Too bad we didn't get to play Germany in the semi finals. That would have been interesting too.


----------



## Deleted-119707 (Jun 21, 2008)

haha turkey can get lucky through the finals and win it lol


----------



## lagman (Jun 21, 2008)

Oh, Croatia


----------



## Westside (Jun 21, 2008)

YASHASIN TÜRKIYE!!!!!!!!


----------



## Sn4k3X (Jun 21, 2008)

lol 
Turkey wasn't playing very well, untill the goal of Semih came.
They ARE hard workers.
Yesterday I was thinking, could it be possible, that they win again in the last minutes like they did against Czech, and they really scored in the last second ='D
And you could see Croatia was very scared, because they already thought they have won.
I knew Modric would miss, and the 3rd one also.
But I thought Petric wouldn't miss


----------



## Agjsdfd (Jun 21, 2008)

Turkey did not deserve to win...
But anywayz, Turkey or Croatia, any of them would have lost to Germany in Semi-Finals anywayz.
Russia vs Netherlands is a JOKE!
Unless Russia is one of those lucky haxy teams, there is no way they can win.


----------



## MaHe (Jun 21, 2008)

In the semi-finals, there will be a civil war in Germany ...


----------



## Lyuse (Jun 21, 2008)

People were dissing Turkey (nicky041192) and they won again 

I hope Turkey wins against Germany


----------



## miruki (Jun 21, 2008)

I do not hope Turkey wins against Germany, but that's just because...

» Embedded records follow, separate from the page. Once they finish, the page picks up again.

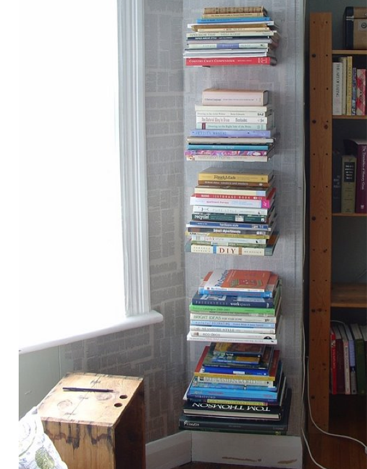 The height and width of the screenshot is (469, 367). I want to click on wooden bookshelf, so click(x=323, y=221). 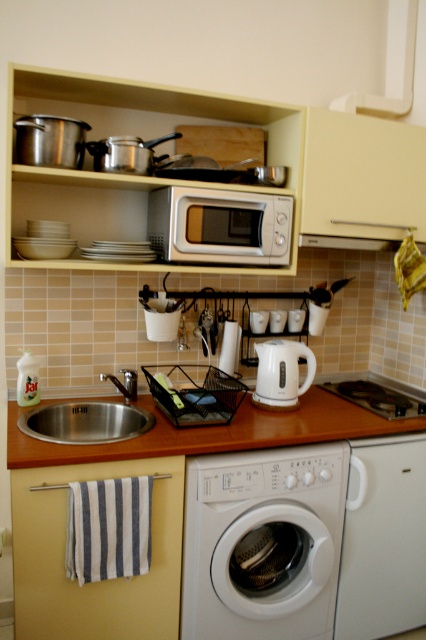 Question: Is the position of white plastic washing machine at lower center more distant than that of silver metallic microwave at center?

Choices:
 (A) no
 (B) yes

Answer: (A)

Question: Which object appears farthest from the camera in this image?

Choices:
 (A) white plastic washing machine at lower center
 (B) stainless steel sink at lower left
 (C) wooden at center

Answer: (A)

Question: Is white plastic washing machine at lower center wider than wooden at center?

Choices:
 (A) no
 (B) yes

Answer: (A)

Question: Which point is farther to the camera?

Choices:
 (A) (322, 536)
 (B) (356, 241)
 (C) (232, 269)
 (D) (284, 340)

Answer: (B)

Question: Does stainless steel sink at lower left lie behind white glossy electric kettle at center?

Choices:
 (A) no
 (B) yes

Answer: (A)

Question: Which object is closer to the camera taking this photo?

Choices:
 (A) stainless steel sink at lower left
 (B) white glossy electric kettle at center
 (C) wooden at center

Answer: (C) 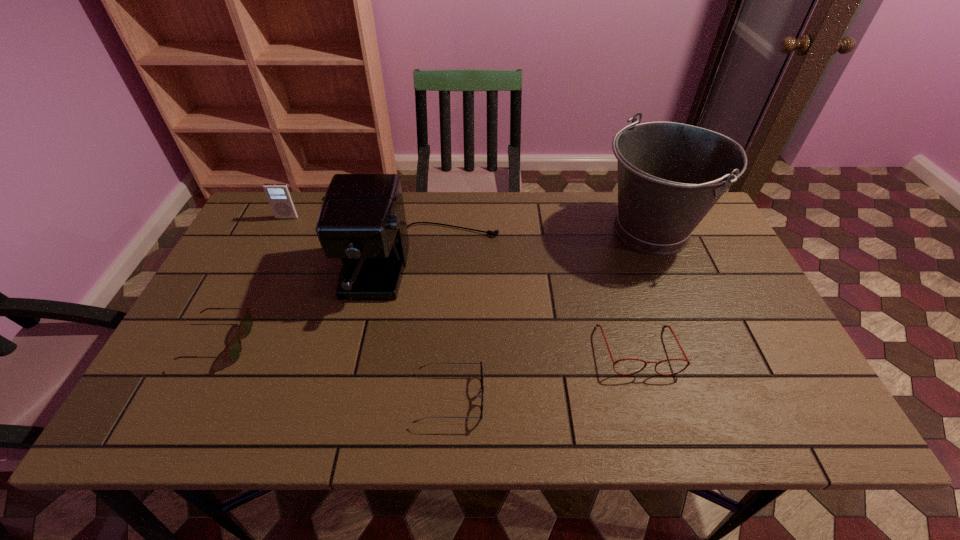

HELLO? Why is it louder outside when Turkey wins than if Germany wins? Yesterday it was like an apocalypse until 2am! Considering the fact that i live in GERMANY I really can't understand it.. ;_; 

So I really want Germany to win... omg, the world would end if Turkey will get into the finals.. and I don't want to think of what will happen if they would win them.. ugh. ;_;


----------



## Deleted-119707 (Jun 21, 2008)

semis: spain vs holland.... spain will beat italy and this semi final is gpoing to be the best game yet


----------



## MaHe (Jun 21, 2008)

miruki said:
			
		

> So I really want Germany to win... omg, the world would end if Turkey will get into the finals.. and I don't want to think of what will happen if they would win them.. ugh. ;_;


Come on, some of you are taking this way too seriously. It's just a sport. Just entertainment.


----------



## maz- (Jun 21, 2008)

Turkey didn't exactly deserve to win if you just look at the first 119 minutes of that game, they really didn't play well..but if you've got the spirit to continue fighting if all seems lost and score a goal and then keep your nerves in the penalty shootout, then you do deserve to be in the semi-finals.
If they play like that however against Germany, and keeping in mind all their injuries and yellow cards, they have no chance at all to reach the final.


----------



## Toni Plutonij (Jun 21, 2008)

Well, I'll be cheering for Turkey just because they played inferior in every game so far, but managed to get that far....Luck is really on their side, and you can tell they are fighters....
And BTW,  everybody expects Germany to win!!


----------



## Agjsdfd (Jun 21, 2008)

Germany is gonna win, no doubt =P.

They lost to croatia, that doesnt mean anything!
Sorry, no offence but its a Semi Final game, german wont hold back. 
Unless they are totally unlucky, German wont lose.


----------



## Toni Plutonij (Jun 21, 2008)

Well, that is just what I'm talking about.....Turkey is unbelievable LUCKY!!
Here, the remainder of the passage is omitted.